The next step would be to convert your .pb model to a "fully quantized .tflite model" using the post training quantization technique. The documentation to do that are given here. I also created a github gist, containing an example of Post Training Quantization here. Once you have produced the .tflite model, you'll need to compile the model via the edgetpu_compiler. Although everything you need to know about the edgetpu compiler is in that link, for your purpose, compiling a model is as simple as:
$ edgetpu_compiler your_model_name.tflite
Which will creates a your_model_name_edgetpu.tflite model that is compatible with the EdgeTPU. Now, if at this stage, instead of creating an edgetpu compatible model, you are getting some type of errors, then that means your model did not meets the requirements that are posted in the models-requirements section.
Once you have produced a compiled model, you can then deploy it on an edgetpu device.
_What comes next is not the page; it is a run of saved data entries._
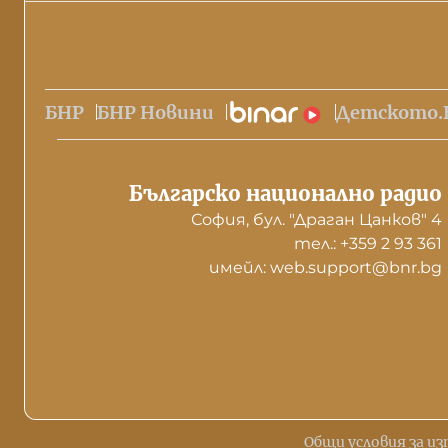
БНР
БНР Новини
Детското.
Българско национално радио
София, бул. "Драган Цанков" 4
тел.: +359 2 93 361
имейл: web.support@bnr.bg
Общи условия за из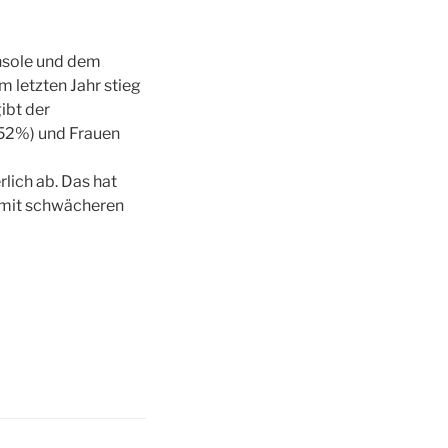
onsole und dem
 letzten Jahr stieg
ibt der
52%) und Frauen
lich ab. Das hat
 mit schwächeren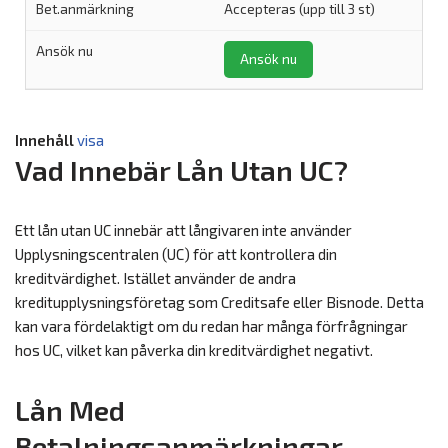
Accepteras (upp till 3 st)
Ansök nu
Innehåll
visa
Vad Innebär Lån Utan UC?
Ett lån utan UC innebär att långivaren inte använder
Upplysningscentralen (UC) för att kontrollera din
kreditvärdighet. Istället använder de andra
kreditupplysningsföretag som Creditsafe eller Bisnode. Detta
kan vara fördelaktigt om du redan har många förfrågningar
hos UC, vilket kan påverka din kreditvärdighet negativt.
Lån Med
Betalningsanmärkningar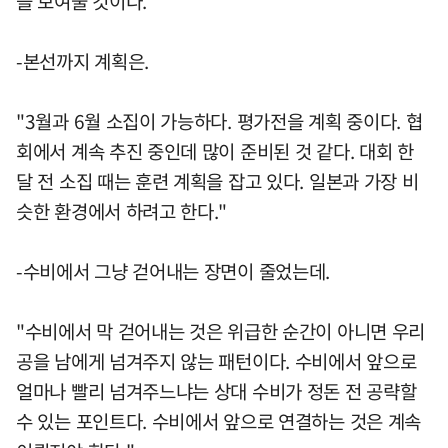
을 보여줄 것이다."
-본선까지 계획은.
"3월과 6월 소집이 가능하다. 평가전을 계획 중이다. 협
회에서 계속 추진 중인데 많이 준비된 것 같다. 대회 한
달 전 소집 때는 훈련 계획을 잡고 있다. 일본과 가장 비
슷한 환경에서 하려고 한다."
-수비에서 그냥 걷어내는 장면이 줄었는데.
"수비에서 막 걷어내는 것은 위급한 순간이 아니면 우리
공을 남에게 넘겨주지 않는 패턴이다. 수비에서 앞으로
얼마나 빨리 넘겨주느냐는 상대 수비가 정돈 전 공략할
수 있는 포인트다. 수비에서 앞으로 연결하는 것은 계속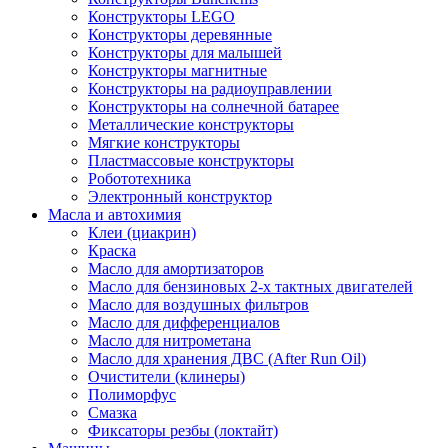
Конструкторы LEGO
Конструкторы деревянные
Конструкторы для малышей
Конструкторы магнитные
Конструкторы на радиоуправлении
Конструкторы на солнечной батарее
Металлические конструкторы
Мягкие конструкторы
Пластмассовые конструкторы
Робототехника
Электронный конструктор
Масла и автохимия
Клеи (циакрин)
Краска
Масло для амортизаторов
Масло для бензиновых 2-х тактных двигателей
Масло для воздушных фильтров
Масло для дифференциалов
Масло для нитрометана
Масло для хранения ДВС (After Run Oil)
Очистители (клинеры)
Полиморфус
Смазка
Фиксаторы резбы (локтайт)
Currently are 2 main APIs that can be use to run inference with the model:
EdgeTPU API
python api
C++ api
tflite API
C++ api
python api
Ultimately, there are many demo examples to run inference on the model here.
The previous answer works with general classification models, but not with TF object detection API trained models.
You cannot do post-training quantization with TF Lite converter on TF object detection API models.
In order to run object detection models on EdgeTPU-s:
You must train the models in quantized aware training mode with this addition in model config:
graph_rewriter {
quantization {
delay: 48000
weight_bits: 8
activation_bits: 8
}
}
This might not work with all the models provided in the model-zoo, try a quantized model first.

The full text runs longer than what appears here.